Security and High-Stakes Deployment

Studying privacy, leakage, adversarial risk, and governance constraints that shape AI systems used in regulated or security-sensitive environments.

SecurityPrivacyDeployment

Current thesis

High-stakes AI deployment is mainly an engineering and governance problem. Model quality matters, but the decisive questions are about threat models, access boundaries, logging, rollback, data stewardship, and the human ability to notice and contain failure.

2026 perspective

In 2026, the serious question is not whether an AI feature can ship. It is whether it can fail safely, be audited under pressure, and remain governable across vendors, updates, and adversarial use.

Human factors lens

Security controls only work when operators can tell what state the system is in, what the safe next action is, and who owns the next decision. Human-factors engineering is part of the defense surface.

Why this matters now

Guidance from CISA, NSA, and partner agencies on deploying AI securely, first released on April 15, 2024, is still being operationalized in real systems, while the international Guidelines for Secure AI System Development keep pressure on teams to treat the full lifecycle as part of the attack surface. NIST's 2025 adversarial machine learning taxonomy further sharpens the threat vocabulary around model evasion, extraction, and poisoning. The practical lesson is straightforward: security cannot be bolted onto a model endpoint after procurement. It has to be designed through architecture, operations, and user-facing defaults from the start.

Current priorities

  • Make threat models explicit across model, data, retrieval, tool, and vendor layers instead of treating security as a generic risk checkbox.
  • Use least privilege, segmentation, and isolated execution for sensitive actions or external integrations.
  • Instrument logs and detection for misuse, drift, prompt-based attacks, and evidence loss.
  • Couple governance artifacts with runtime controls, not policy documents alone.

System design principles

Secure-by-default architectures

Default settings, permissions, and data paths should assume non-expert operators and common attacker behavior.

Lifecycle threat modeling

Reassess risks at design, procurement, deployment, maintenance, and retirement rather than only during launch.

Auditable operations

Keep logs, versioning, and evidence retention in forms incident responders and compliance teams can actually use.

Containment over optimism

Design for partial compromise, rollback, isolation, and fail-safe degradation instead of assuming the model will stay well behaved.

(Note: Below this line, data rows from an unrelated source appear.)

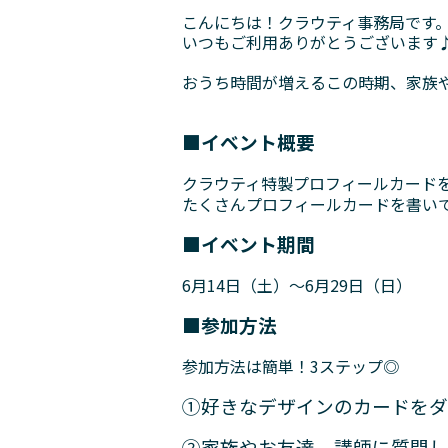
こんにちは！クラウティ事務局です
いつもご利用ありがとうございます
おうち時間が増えるこの時期、家族
■イベント概要
クラウティ特製プロフィールカード
たくさんプロフィールカードを書い
■イベント期間
6月14日（土）～6月29日（日）
■参加方法
参加方法は簡単！3ステップ◎
①好きなデザインのカードをダ
②家族やお友達、講師に質問し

Human factors and review design

  • Alerts should reflect operational consequence, not just anomaly score, so teams can triage under pressure.
  • Approval paths need clear ownership when AI outputs influence regulated, clinical, or security-sensitive actions.
  • Audit trails must be searchable and comprehensible to mixed audiences: engineers, risk owners, investigators, and reviewers.
  • Secure defaults matter because busy users rarely improve risky configurations after deployment.

Evaluation agenda

Adversarial resilience

Probe prompt injection, data poisoning, extraction, model evasion, and tool misuse under realistic attack paths.

Privacy and leakage

Test whether models, logs, and retrieval layers expose sensitive data directly or through inference.

Operational response

Measure detection latency, containment speed, rollback quality, and evidence availability during incidents.

Governance fit

Check whether controls, documentation, and review points satisfy the actual regulatory or institutional workflow.

Open questions

  • How do we evaluate safe failure behavior when the system has tool use, retrieval, and external integrations?
  • What should a minimum viable audit trail contain for regulated or security-sensitive AI workflows?
  • How can teams compare vendor systems when critical security properties are distributed across model, platform, and operations?
  • Which deployment controls genuinely reduce risk, and which ones only create paper compliance?